Random Access Traversal Concept

A class or built-in type X models the Random Access Traversal concept if the following expressions are valid and respect the stated semantics. In the table below, Distance is iterator_traits<X>::difference_type and n represents a constant object of type Distance.

Random Access Traversal Iterator Requirements (in addition to Bidirectional Traversal)

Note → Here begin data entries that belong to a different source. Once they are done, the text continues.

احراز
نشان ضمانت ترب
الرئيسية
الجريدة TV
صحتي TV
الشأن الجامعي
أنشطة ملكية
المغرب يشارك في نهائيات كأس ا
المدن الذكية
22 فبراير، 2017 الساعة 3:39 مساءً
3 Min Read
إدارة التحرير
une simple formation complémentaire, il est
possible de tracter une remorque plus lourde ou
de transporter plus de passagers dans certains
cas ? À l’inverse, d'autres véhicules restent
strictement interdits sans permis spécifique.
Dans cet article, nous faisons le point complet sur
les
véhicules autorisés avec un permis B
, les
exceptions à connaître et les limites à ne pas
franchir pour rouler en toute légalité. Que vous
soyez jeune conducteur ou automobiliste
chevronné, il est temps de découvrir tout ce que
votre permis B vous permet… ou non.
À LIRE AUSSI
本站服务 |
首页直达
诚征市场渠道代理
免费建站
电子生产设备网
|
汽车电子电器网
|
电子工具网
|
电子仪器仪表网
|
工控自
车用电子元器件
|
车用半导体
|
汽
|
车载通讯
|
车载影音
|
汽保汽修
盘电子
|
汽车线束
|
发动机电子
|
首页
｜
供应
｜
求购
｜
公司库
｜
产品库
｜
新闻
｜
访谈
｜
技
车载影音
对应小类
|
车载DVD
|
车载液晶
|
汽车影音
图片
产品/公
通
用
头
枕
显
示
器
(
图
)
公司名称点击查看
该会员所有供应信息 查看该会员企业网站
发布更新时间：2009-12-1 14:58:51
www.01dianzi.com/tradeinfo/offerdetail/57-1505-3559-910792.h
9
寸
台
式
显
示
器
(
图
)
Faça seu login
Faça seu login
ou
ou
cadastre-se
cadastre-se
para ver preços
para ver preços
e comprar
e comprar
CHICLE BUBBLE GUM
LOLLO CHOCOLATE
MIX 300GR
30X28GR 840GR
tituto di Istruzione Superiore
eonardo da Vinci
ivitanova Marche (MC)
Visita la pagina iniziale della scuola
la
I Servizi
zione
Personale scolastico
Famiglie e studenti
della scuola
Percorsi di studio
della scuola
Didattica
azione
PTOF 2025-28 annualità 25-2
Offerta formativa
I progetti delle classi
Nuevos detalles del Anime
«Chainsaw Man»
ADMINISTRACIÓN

Expression Return Type Operational Semantics Assertion/ Precondition
r += n X&
{
  Distance m = n;
  if (m >= 0)
    while (m--)
      ++r;
  else
    while (m++)
      --r;
  return r;
}
 
a + n, n + a X { X tmp = a; return tmp += n; }  
r -= n X& return r += -n  
a - n X { X tmp = a; return tmp -= n; }  
b - a Distance a < b ?  distance(a,b) : -distance(b,a) pre: there exists a value n of Distance such that a + n == b. b == a + (b - a).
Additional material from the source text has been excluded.